Ele fechou a cara mais ainda. Será que eu errei o nome dele ou ele simplesmente odiava falar comigo?

Jarbas, ou algo parecido, não falou comigo pelo restante do caminho. A carruagem era totalmente fechada, não me permitindo admirar a paisagem. Passei um século sem poder admirar a paisagem, um dia a mais não iria me matar.

Meu coração batia com força, descontroladamente. Livre finalmente! Tudo bem que ainda tinha de caçar o inimigo do governo, mas eu só conseguia pensar na minha tão esperada liberdade.

Depois do que pareceram horas, a carruagem parou. Um guarda abriu a porta, informando que havíamos chegado. O homem militar desceu primeiro e eu o segui. Os guardas mantiveram suas balestras apontadas para mim, mas o que me chamou a atenção foi a cidade que se estendia diante de mim.
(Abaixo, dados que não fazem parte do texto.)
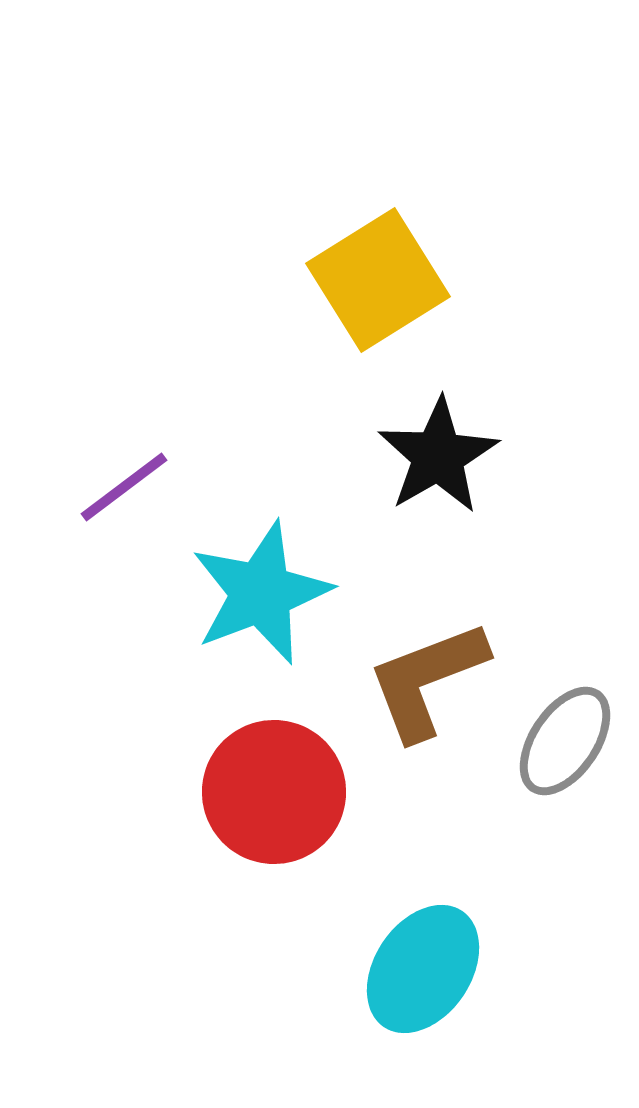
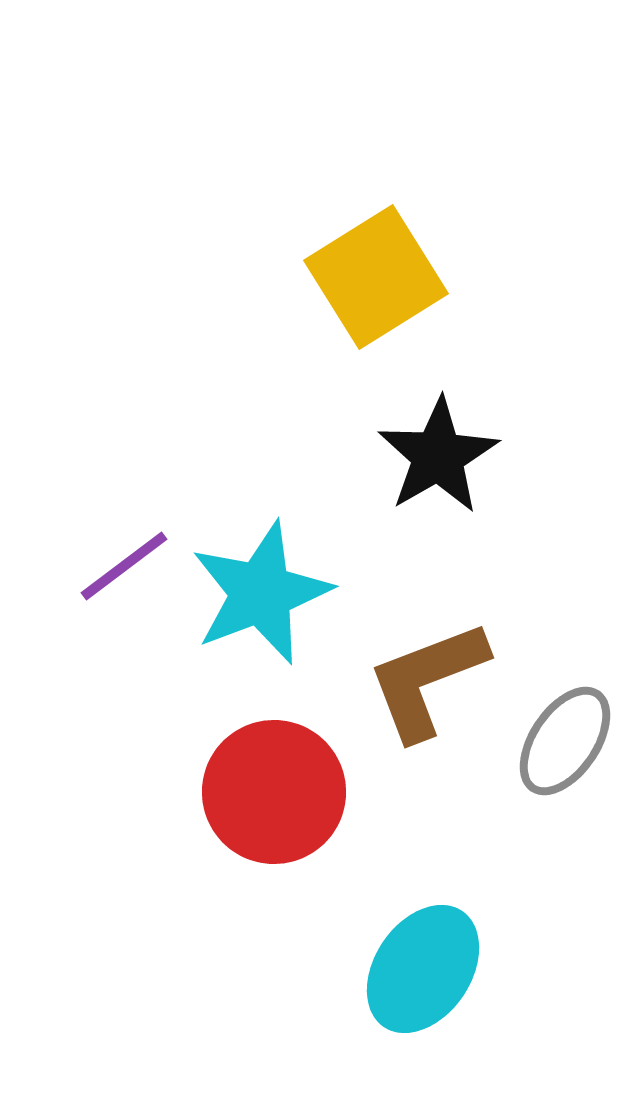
yellow square: moved 2 px left, 3 px up
purple line: moved 79 px down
Na verdade, as sombras do que um dia foi a imponente capital Ravena. Conforme fui adentrando a cidade, cada vez mais parecia a grandeza da cidade tinha ido embora. Ravena, a capital do poder e a cidade da união agora era um território formado por grupos de casas, alguns edifícios com claros sinais de abandono (inclusive uma das casas abandonadas tinha a frase "vida curta ao rei" pichada com tinta vermelha), outros agrupamentos com belas casas e poucos comércios.

Eu lembrava claramente de existir quilômetros de ruas, casas simples e mansões, grandes lojas e lojinhas e todo o tipo de estabelecimento que pudesse existir. Ravena parecia mais um acampamento de guerra do que uma cidade. As pessoas que circulavam vestiam de forma muito simples e não havia mais as jardineiras cheias de flores e as feiras cheias de produtos frescos. Nada do aroma sempre presente de comida recém servida. Apenas um clima lúgubre.

Guardas estavam por todos os lugares, observando os habitantes. Eles bateram continência a Jarbas (ou algo parecido) e o povo me olhou com curiosidade quando passei. Mais à frente, estava a ponte de pedra que conectava o castelo à cidade. Atravessei ela seguindo os guardas, sentindo as muralhas do castelo avultarem-se sobre mim.

Havia guaritas sobre a muralha, com guardas fazendo vigias. Nos portões havia mais guardas, que conversaram com Jarbas (ou algo parecido) baixinho, quase sussurrando. Como a poção ainda corria pelas minhas veias, eu tinha uma audição básica, nível comuna. Senti falta dos meus dons. Poucos minutos de conversa e eles logo abriram os portões.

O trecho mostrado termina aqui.